Why can't you get the performance and reliability stabilized? This is not rocket science, guys. Sites like google mail, amazon, and facebook are much more complex in data structure and demanding in functionality, yet they perform with virtually no downtime or lost inputs.

I've analyzed and modeled your information structure. It's not that complicated. You seem to have engineering cycles to redesign your UI and add new functionality. Why in the world can't you just do some simple performance optimization instead of futzing around with surface appearance?

You've got a great concept here, Twitter, just please make it work.

3 Comments:

Anonymous Anonymous said...

Joe, I have a similar frustration. At Social Media Breakfast 2 last week, someone said it was like Twitter was teasing us.

I wonder if Google's purchase of Jaiku will cause more people to give that service a serious look.

I'm on Twitter because the community I roll in is largely there. But eventually, my patience might just run out.

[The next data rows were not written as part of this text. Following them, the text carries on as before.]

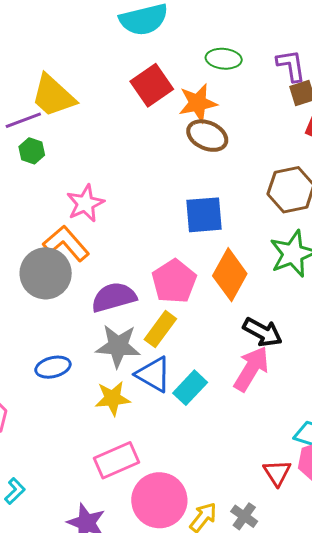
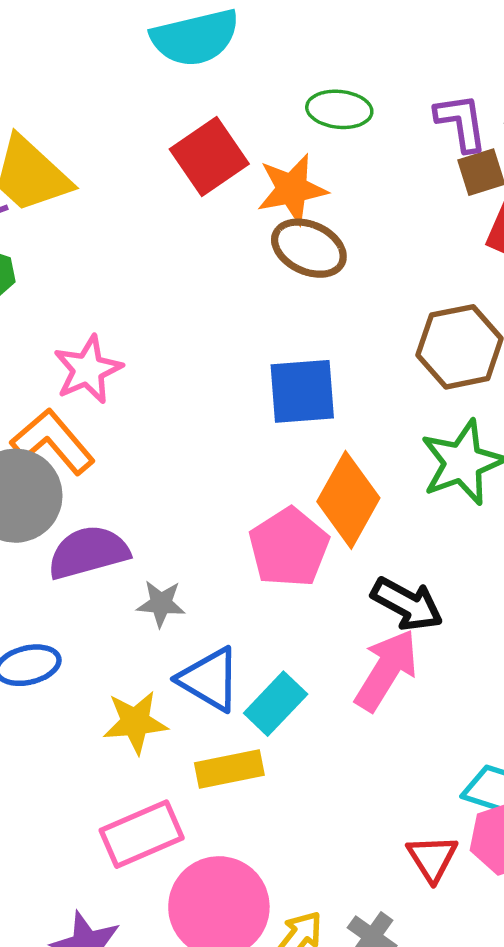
pink pentagon: (174, 281) -> (289, 548), moved
purple semicircle: (114, 297) -> (88, 552), moved
yellow rectangle: (160, 329) -> (229, 769), moved, turned 42
gray star: (118, 346) -> (161, 604), moved, size x0.6

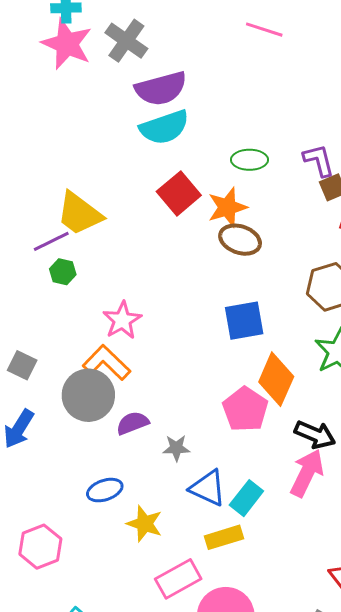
purple semicircle: (88, 552) -> (133, 423), size x0.7
yellow star: (135, 722) -> (145, 524), moved, turned 30

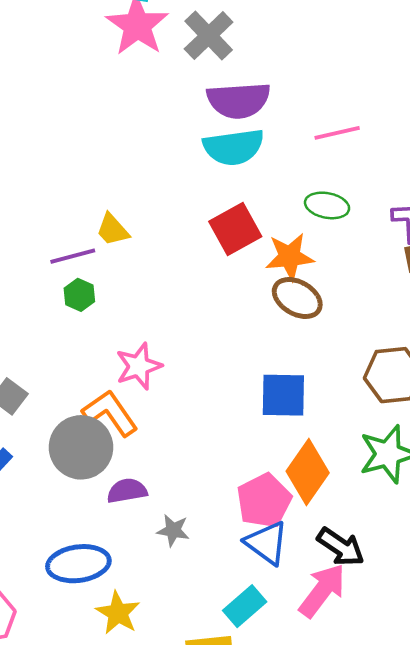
pink line: (264, 30) -> (337, 133), moved, turned -42
yellow trapezoid: (79, 214) -> (113, 230), size x0.6
blue triangle: (208, 488) -> (267, 543), moved
blue ellipse: (105, 490) -> (78, 564), size x1.4

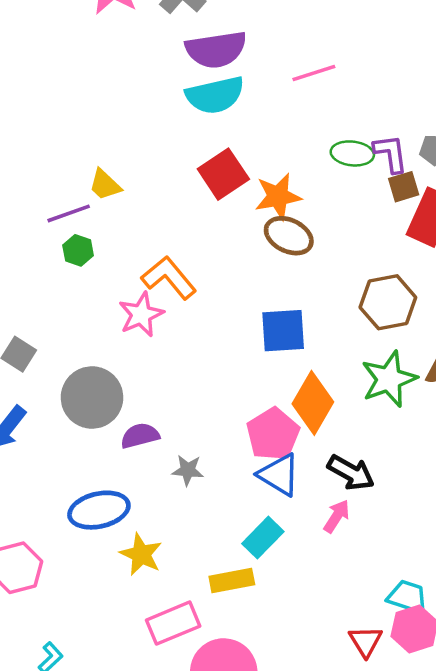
green ellipse: (327, 205) -> (352, 153), moved
orange L-shape: (110, 413) -> (169, 278), moved
pink arrow: (322, 590) -> (337, 516), size x0.6

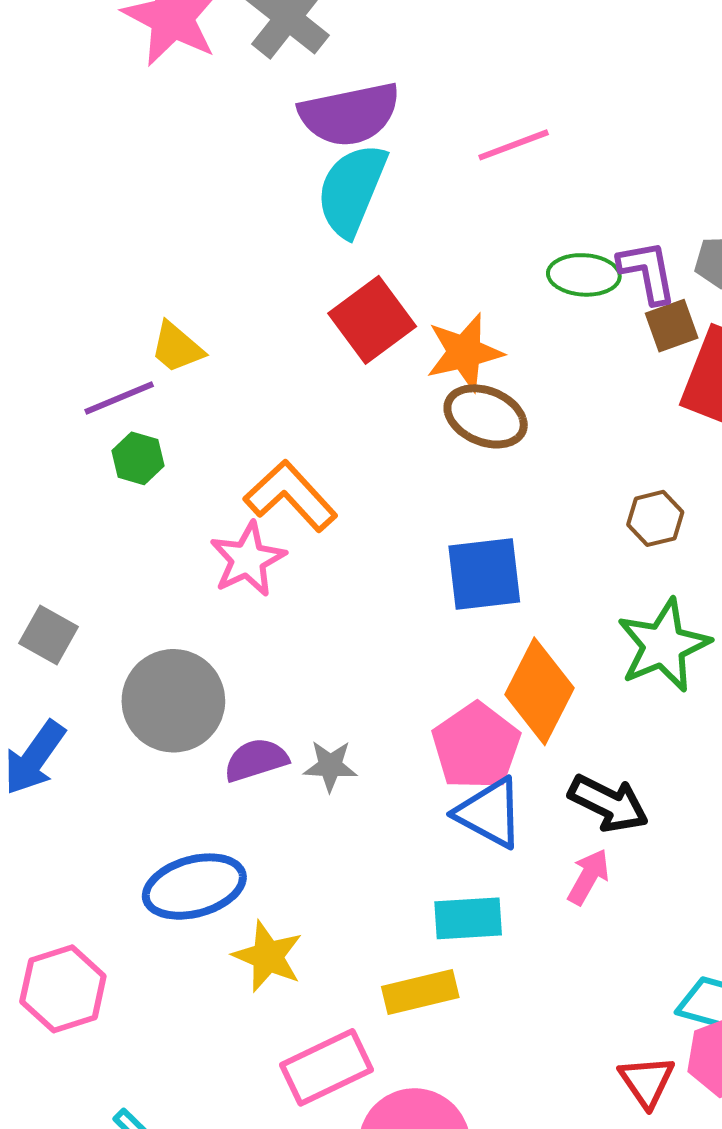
cyan semicircle: (215, 95) -> (352, 190), turned 128
brown hexagon: (388, 302) -> (655, 518), size x0.6
gray star: (188, 470) -> (330, 766), moved
cyan rectangle: (263, 538) -> (468, 918), turned 45

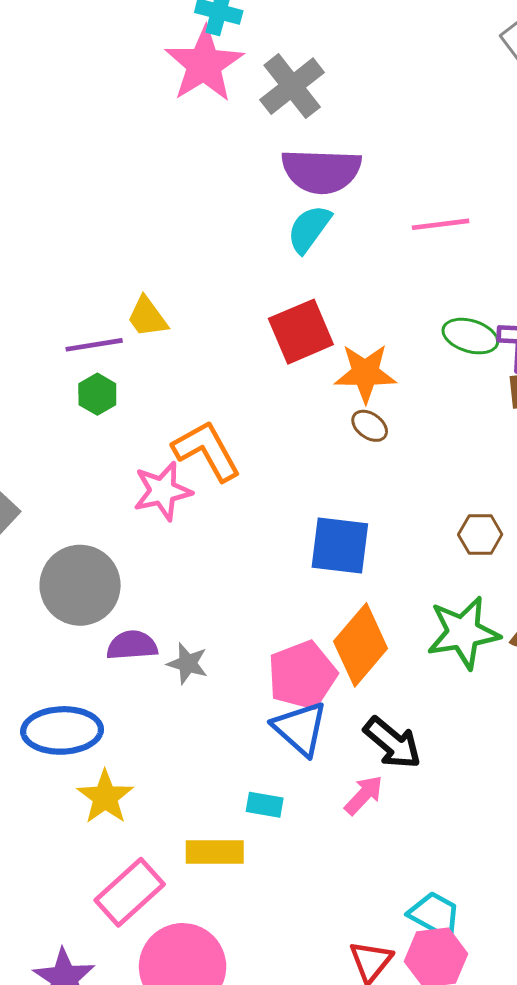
cyan semicircle: (352, 190) -> (309, 229), size x0.7
brown ellipse: (486, 416) -> (370, 426), size x0.6
cyan rectangle: (468, 918) -> (265, 805), size x0.7
pink rectangle: (327, 1067) -> (130, 892), turned -30

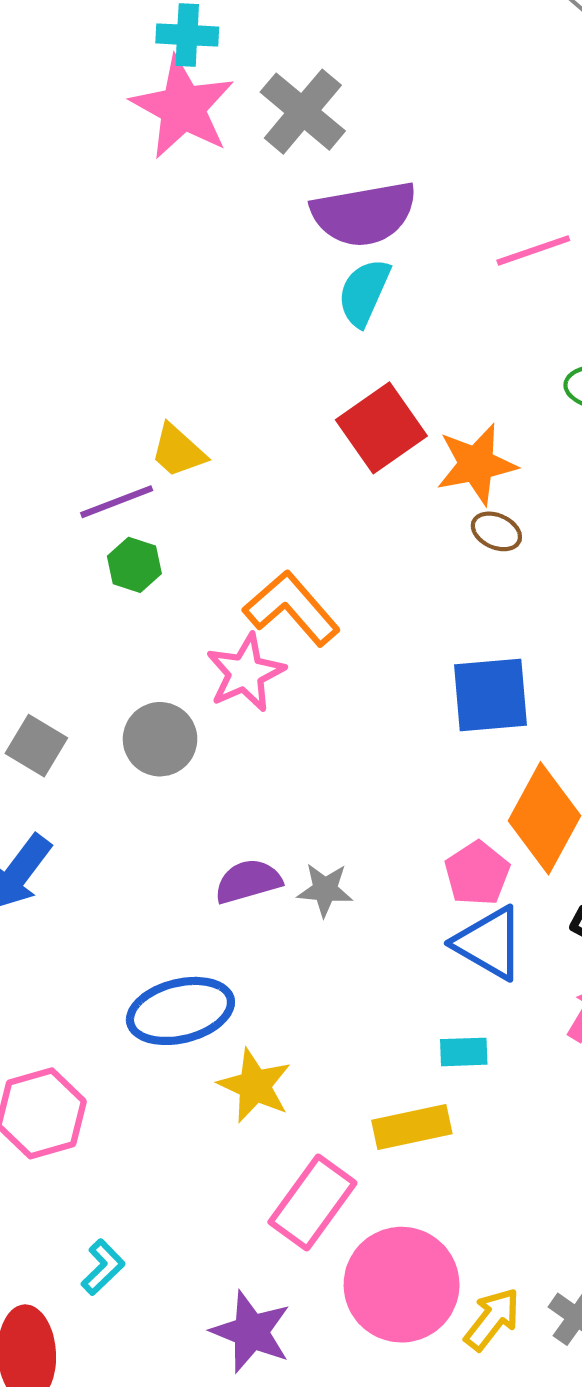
gray circle: (80, 585) -> (160, 739), moved, size x0.7
pink pentagon: (302, 675) -> (477, 873), size x0.7

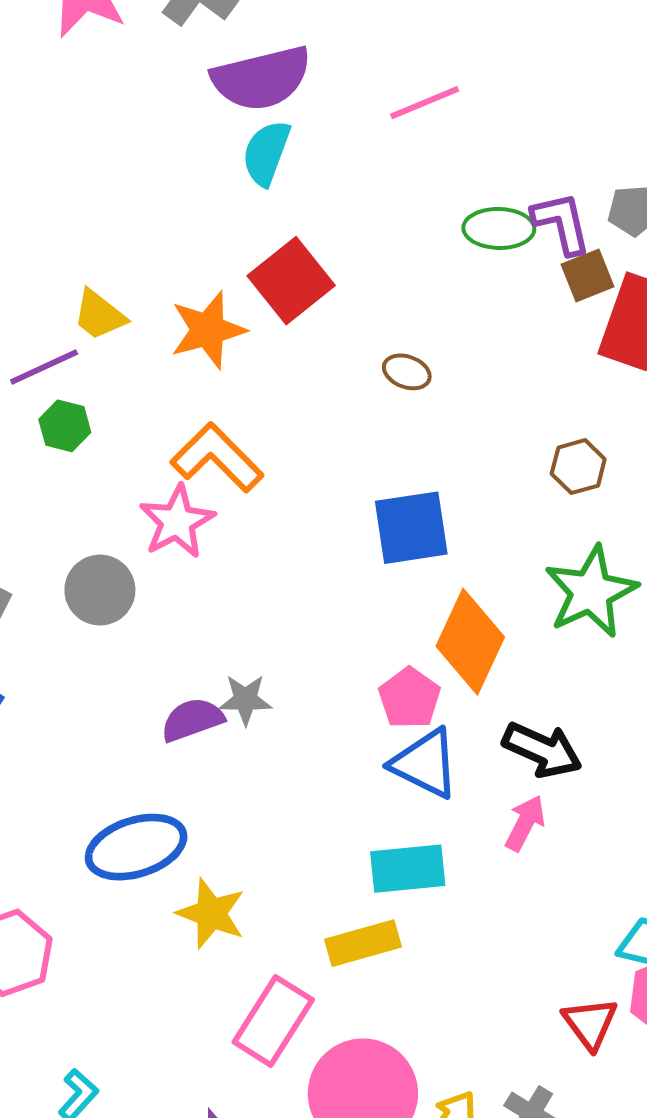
orange star: (476, 464) -> (208, 330), moved
gray star: (325, 890) -> (245, 700), moved
cyan rectangle: (464, 1052) -> (408, 869), size x1.6

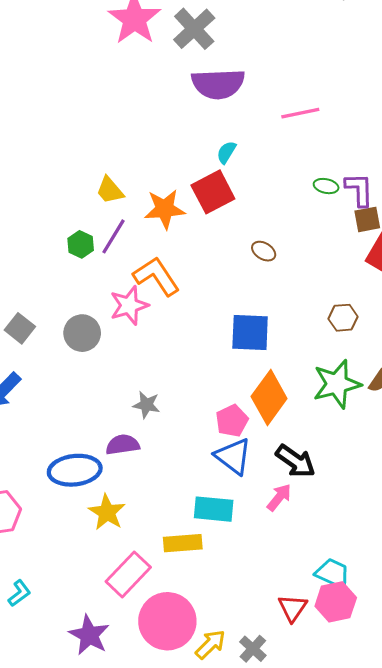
cyan semicircle: (266, 153) -> (226, 152), moved, size x0.7
green ellipse: (499, 228) -> (326, 186), size x0.7
purple line: (44, 367) -> (114, 236), moved, turned -45
purple semicircle: (192, 720) -> (123, 445), moved

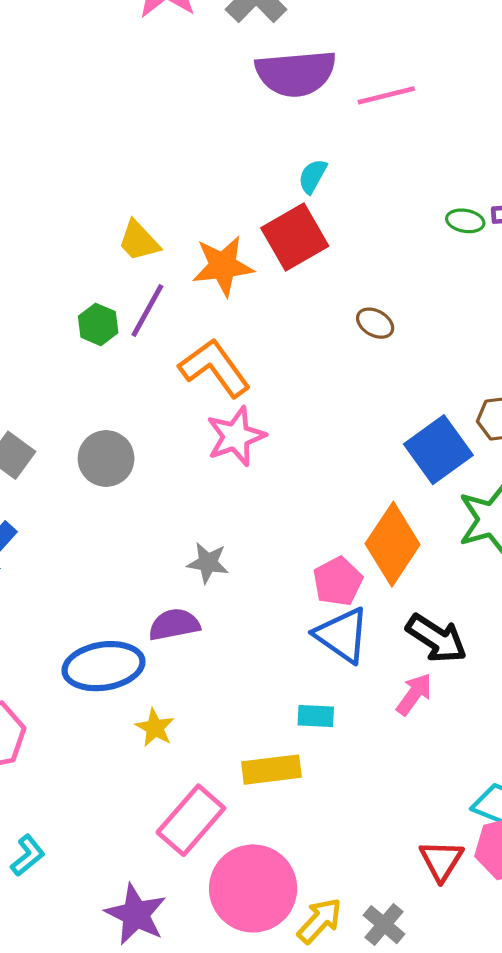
pink line: (300, 113) -> (386, 95), moved
pink star: (129, 305) -> (236, 436), moved
blue square: (250, 332) -> (438, 450), moved, turned -36
cyan rectangle: (214, 509) -> (316, 716), size x0.6
yellow star: (107, 512) -> (155, 728), size x0.7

Wednesday, October 10, 2007 11:08:00 AM  
Blogger Joe C said...

On Twitter yesterday, I only half-jokingly asked for volunteers to contribute to a "TwitterThatWorks" service. Same functionality, except with performance and reliability.

Wednesday, October 10, 2007 11:51:00 AM  
Anonymous Anonymous said...

As a fairly new Twittey, I can say you definitely are an addict!! I'm still building my addiction and learning the ropes and etiquette!